NETO, João Cabral de Melo. Obra completa. São Paulo: Ediouro, 2003.

Nesse poema de João Cabral de Melo Neto, observa-se uma tentativa de apagamento


do eu lírico, já que não se evidencia marcas de subjetividade ao longo de seus versos e de suas
estrofes.
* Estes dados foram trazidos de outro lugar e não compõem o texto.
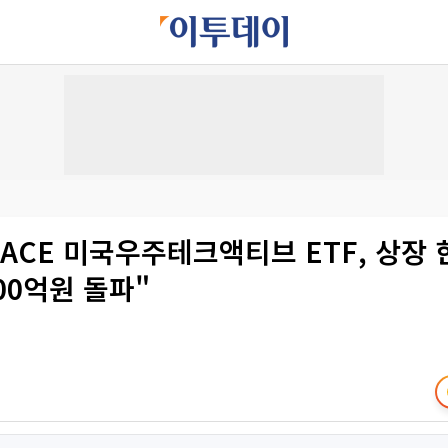
ACE 미국우주테크액티브 ETF, 상장 
00억원 돌파"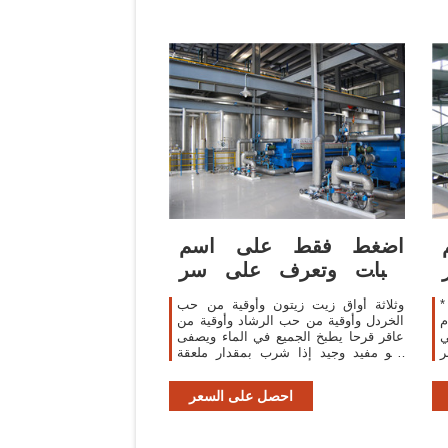
اضغط فقط على اسم
النبات وتعرف على سر
الاعشاب ..!! صفحة 2
ة الصحة على لسان مصدر
وثلاثة أواق زيت زيتون وأوقية من حب
Gi
الخردل وأوقية من حب الرشاد وأوقية من
ي
عاقر قرحا يطبخ الجميع في الماء ويصفى
 25أكتوبر
فهو مفيد وجيد إذا شرب بمقدار ملعقة
لى
كبيرة كل صباح .
ي
احصل على السعر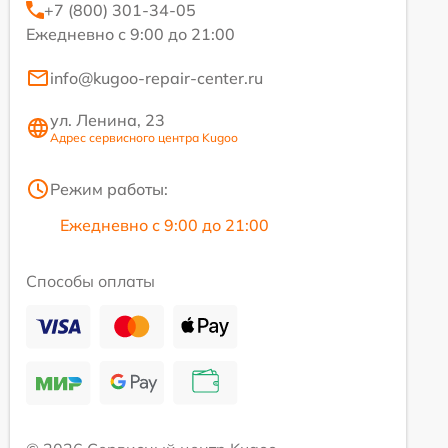
+7 (800) 301-34-05
Ежедневно с 9:00 до 21:00
info@kugoo-repair-center.ru
ул. Ленина, 23
Адрес сервисного центра Kugoo
Режим работы:
Ежедневно с 9:00 до 21:00
Способы оплаты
O predomínio da descrição do objeto relógio, comparado a jaulas e a gaiolas,
contribui para que ele seja o centro da expressão poética, não sobrando espaço que as
impressões subjetivas humanas sejam manifestadas.
Poema 2

Porquinho-da-índia

Quando eu tinha seis anos


Ganhei um porquinho-da-índia.
Que dor de coração me dava
Porque o bichinho só queria estar debaixo do fogão!

Levava ele pra sala


Pra os lugares mais bonitos, mais limpinhos,
Ele não gostava:
Queria era estar debaixo do fogão.
Não fazia caso nenhum das minhas ternurinhas…

— O meu porquinho-da-índia foi a minha primeira namorada.”

BANDEIRA, Manuel. Poesia completa e prosa. São Paulo: Nova Aguilar, 1977.

Nesse poema de Manuel Bandeira, observa-se o eu lírico como uma voz


masculina que rememora o amor que tinha por seu pequeno bicho de estimação: um
porquinho-da-índia. Os verbos na primeira pessoa do discurso e os pronomes “eu”,
“meu” e “minha” evidenciam um eu lírico bem marcado subjetivamente.
Poema 3

Diálogo de peixes

nara tem um aquário


redondo no centro da mesa
em vez de uma fruteira
ou um abajur
nara gosta de assistir
à conversa dos peixes.
outro dia reclamavam
do calor e nara
foi para o chuveiro
se refrescar de madrugada
é um péssimo hábito
o peixe vermelho disse
dormir de cabelos molhados

SANT’ANNA, Alice. Dobradura. Rio de Janeiro: 7 Letras, 2008.

Nesse poema de Alice Sant’Anna, tem-se um eu lírico em terceira pessoa,


espécie de narrador, que vai descrevendo aspectos da rotina de uma mulher
chamada Nara. O inusitado acontece quando essa voz poética atribui o domínio
da fala ao peixe, o qual se manifesta subjetivamente ao tecer uma crítica ao fato de
sua dona dormir com o cabelo molhado. Esse estilo de poema em que o eu
lírico desprende-se de sua concepção tradicional tem-se tornado uma constante
nas produções poéticas contemporâneas.